Mission d'information Démocratie représentative, participative et paritaire — Réunion du 11 janvier 2017 à 17h00
Audition de M. Jean-François Pilliard professeur affilié et président de la chaire « dialogue social et compétitivité des entreprises » à l'escp europe membre de la section du travail et de l'emploi au conseil économique social et environnemental cese ancien délégué général de l'union des industries et métiers de la métallurgie iumm et ancien vice-président et président du pôle social du mouvement des entreprisse de france medef

Jean-François Pilliard, président de la chaire « dialogue social et compétitivité des entreprises » à l'ESCP et membre du Conseil économique, social et environnemental :

ancien délégué général de l'UIMM et vice-président du Medef, président de la chaire « dialogue social et compétitivité des entreprises » à l'ESCP et membre du Conseil économique, social et environnemental. - Ayant mis un terme à tous mes mandats professionnels il y a déjà un an, je suis un « semi-retraité », mais je continue à m'engager sur les sujets qui me passionnent, l'entreprise et le dialogue social. J'interviens sur ces questions au Cese, où je siège comme personnalité qualifiée. Je viens, par ailleurs, de créer une chaire qui est la première traduction d'une recommandation du « rapport Combrexelle » sur le dialogue social. J'exerce enfin des activités de conseil auprès d'entreprises. Mes propos n'engagent que moi, puisque je ne représente plus aucune organisation. Je parle à la lumière d'une expérience de trente-cinq ans en entreprise, puis de huit ans dans les organismes professionnels, UIMM, Medef, ou Comité européen de dialogue social de la métallurgie. Je me considère comme un généraliste d'entreprise, pas comme un « expert ».

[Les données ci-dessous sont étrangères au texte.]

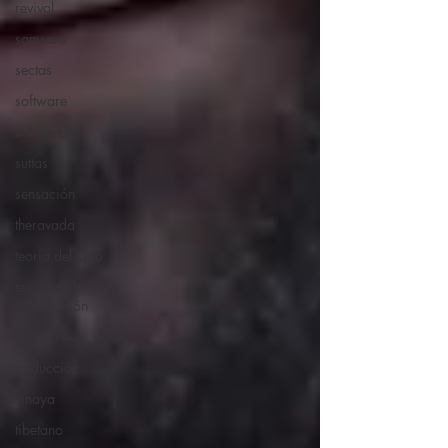
revival
samsara
sectas
software
sufrimiento
suttas
sensación
theravada
teoria del todo
teoría de la
información
weikza
traducción
vinaya
tibetano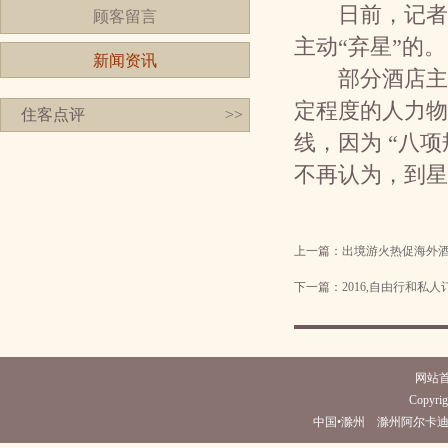
日前，记者走访
顾客留言
主动“弃星”的。
新闻资讯
部分酒店主动
定程度的人力物
住客点评
>>
线，因为 “八
不再认为，到星
上一篇：
出境游火热促海外
下一篇：
2016,自由行和私
网站
Copyrig
中国•滁州 滁州阿尔卡迪亚酒店(电话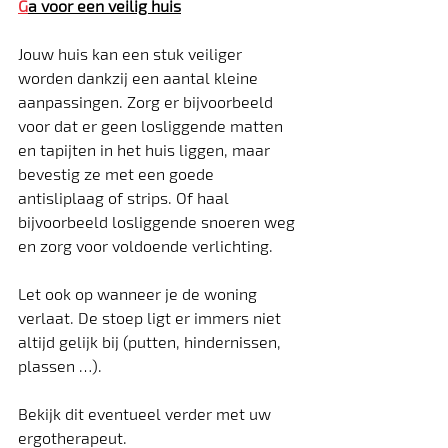
G
a voor een veilig huis
Jouw huis kan een stuk veiliger 
worden dankzij een aantal kleine 
aanpassingen. Zorg er bijvoorbeeld 
voor dat er geen losliggende matten 
en tapijten in het huis liggen, maar 
bevestig ze met een goede 
antisliplaag of strips. Of haal 
bijvoorbeeld losliggende snoeren weg 
en zorg voor voldoende verlichting.
Let ook op wanneer je de woning 
verlaat. De stoep ligt er immers niet 
altijd gelijk bij (putten, hindernissen, 
plassen …).
Bekijk dit eventueel verder met uw 
ergotherapeut.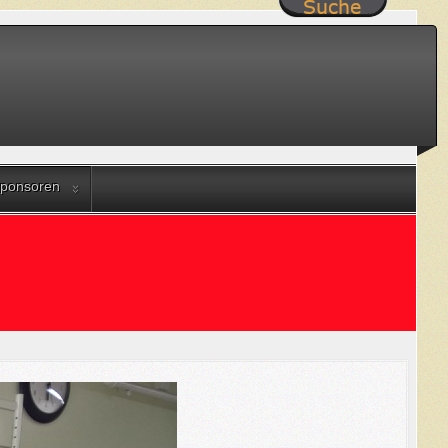
ponsoren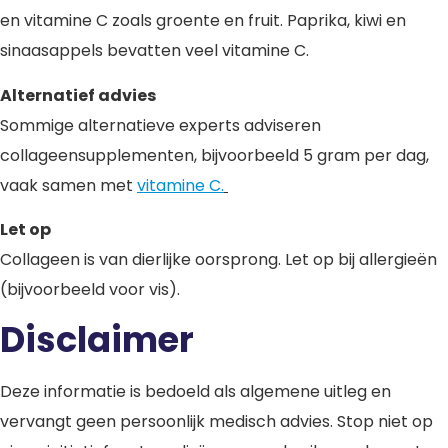
en vitamine C zoals groente en fruit. Paprika, kiwi en
sinaasappels bevatten veel vitamine C.
Alternatief advies
Sommige alternatieve experts adviseren
collageensupplementen, bijvoorbeeld 5 gram per dag,
vaak samen met
vitamine C.
Let op
Collageen is van dierlijke oorsprong. Let op bij allergieën
(bijvoorbeeld voor vis).
Disclaimer
Deze informatie is bedoeld als algemene uitleg en
vervangt geen persoonlijk medisch advies. Stop niet op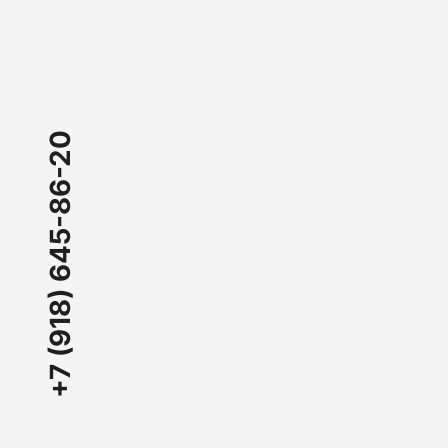
+7 (918) 645-86-20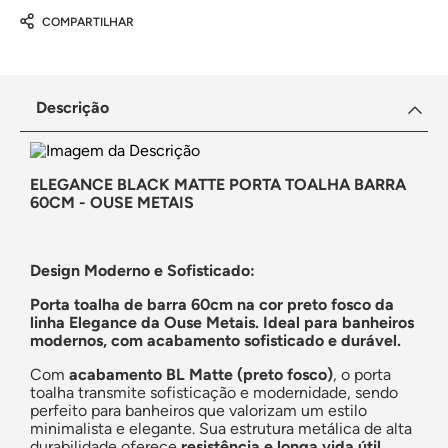
COMPARTILHAR
Descrição
ELEGANCE BLACK MATTE PORTA TOALHA BARRA
60CM - OUSE METAIS
Design Moderno e Sofisticado:
Porta toalha de barra 60cm na cor preto fosco da
linha Elegance da Ouse Metais. Ideal para banheiros
modernos, com acabamento sofisticado e durável.
Com
acabamento BL Matte (preto fosco)
, o porta
toalha transmite sofisticação e modernidade, sendo
perfeito para banheiros que valorizam um estilo
minimalista e elegante. Sua estrutura metálica de alta
durabilidade oferece
resistência e longa vida útil
,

Il est bon de préciser les termes « paritarisme », « dialogue social », de mieux définir leur contenu, car ils font l'objet de propos réducteurs. Le paritarisme de décision renvoie à la question : qui fait quoi dans l'établissement de la norme sociale ? Le paritarisme de gestion intervient une fois la norme fixée - l'enjeu essentiel étant alors d'analyser ce qui fonctionne, ce qui ne fonctionne pas, et de proposer des pistes d'amélioration. Chacun a tendance à défendre l'organisation à laquelle il appartient, alors que celle-ci n'a de raison d'être que si elle apporte aux usagers, à la Nation, des résultats.

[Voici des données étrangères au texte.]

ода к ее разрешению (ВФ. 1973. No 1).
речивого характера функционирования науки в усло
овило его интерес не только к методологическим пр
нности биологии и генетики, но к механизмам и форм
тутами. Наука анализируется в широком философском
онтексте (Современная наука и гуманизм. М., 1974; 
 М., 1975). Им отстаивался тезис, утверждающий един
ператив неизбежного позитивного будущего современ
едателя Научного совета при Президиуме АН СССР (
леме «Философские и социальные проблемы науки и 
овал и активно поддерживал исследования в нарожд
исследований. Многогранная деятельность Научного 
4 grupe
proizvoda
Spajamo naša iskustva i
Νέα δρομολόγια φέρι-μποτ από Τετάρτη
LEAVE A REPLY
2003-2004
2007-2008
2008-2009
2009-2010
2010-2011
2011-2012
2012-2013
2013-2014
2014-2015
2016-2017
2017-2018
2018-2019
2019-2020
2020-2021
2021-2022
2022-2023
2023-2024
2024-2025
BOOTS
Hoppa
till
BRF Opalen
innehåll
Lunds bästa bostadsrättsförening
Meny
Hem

Le paritarisme de décision a été largement abordé par la loi du 8 août 2016 relative au travail, à la modernisation du dialogue social et à la sécurisation des parcours professionnels, qui visait à définir qui fait quoi dans la définition de la norme, et quel rôle joue chaque catégorie d'acteurs. Dans le champ du temps de travail, elle a ainsi clarifié les choses par rapport au passé : la norme s'élabore au plus près du terrain, la branche intervient pour apporter des réponses aux petites et moyennes entreprises (PME) et la loi fixe un socle de droits essentiels pour les salariés. D'autres champs pourraient être pareillement abordés. Un groupe de travail sur la refondation du code du travail a été annoncée, mais aucune décision effective n'a été prise à ma connaissance.

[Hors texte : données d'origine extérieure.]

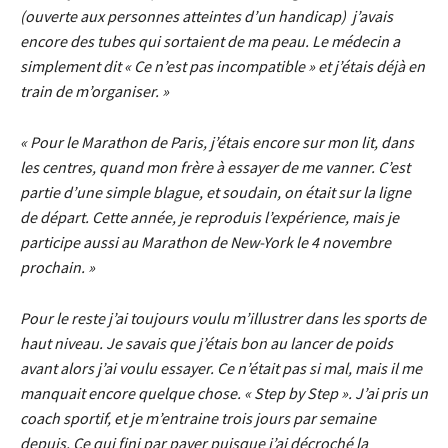
(ouverte aux personnes atteintes d’un handicap) j’avais
encore des tubes qui sortaient de ma peau. Le médecin a
simplement dit « Ce n’est pas incompatible » et j’étais déjà en
train de m’organiser. »
« Pour le Marathon de Paris, j’étais encore sur mon lit, dans
les centres, quand mon frère à essayer de me vanner. C’est
partie d’une simple blague, et soudain, on était sur la ligne
de départ. Cette année, je reproduis l’expérience, mais je
participe aussi au Marathon de New-York le 4 novembre
prochain. »
Pour le reste j’ai toujours voulu m’illustrer dans les sports de
haut niveau. Je savais que j’étais bon au lancer de poids
avant alors j’ai voulu essayer. Ce n’était pas si mal, mais il me
manquait encore quelque chose. « Step by Step ». J’ai pris un
coach sportif, et je m’entraine trois jours par semaine
depuis. Ce qui fini par payer puisque j’ai décroché la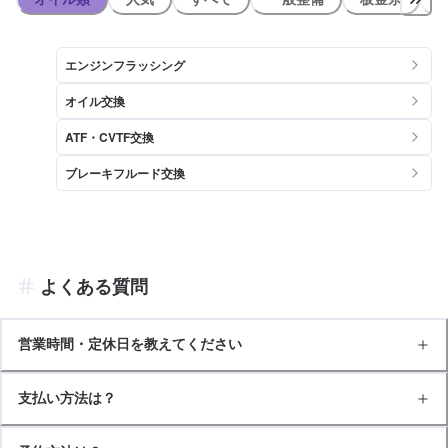
エンジンフラッシング
オイル交換
ATF・CVTF交換
ブレーキフルード交換
よくある質問
営業時間・定休日を教えてください
支払い方法は？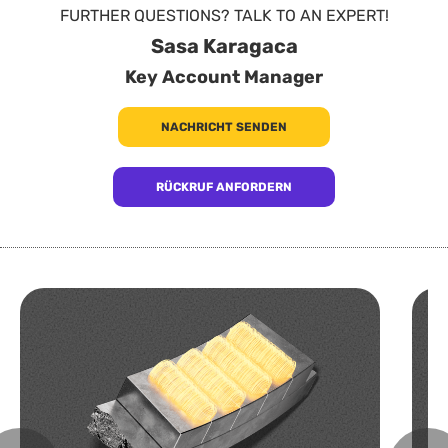
FURTHER QUESTIONS? TALK TO AN EXPERT!
Sasa Karagaca
Key Account Manager
NACHRICHT SENDEN
RÜCKRUF ANFORDERN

Jusqu'à cette loi, faute de choisir qui faisait quoi, les robinets coulaient à tous les étages, si vous m'autorisez cette métaphore ! Accords d'entreprise, accords de branche, accords interprofessionnels, lois, règlements, directives européennes, sans oublier la jurisprudence de la chambre sociale de la Cour de cassation : du point de vue des entreprises - les chefs d'entreprise, mais aussi les salariés et leurs représentants -, tout cela était synonyme de complexité, d'instabilité et d'insécurité.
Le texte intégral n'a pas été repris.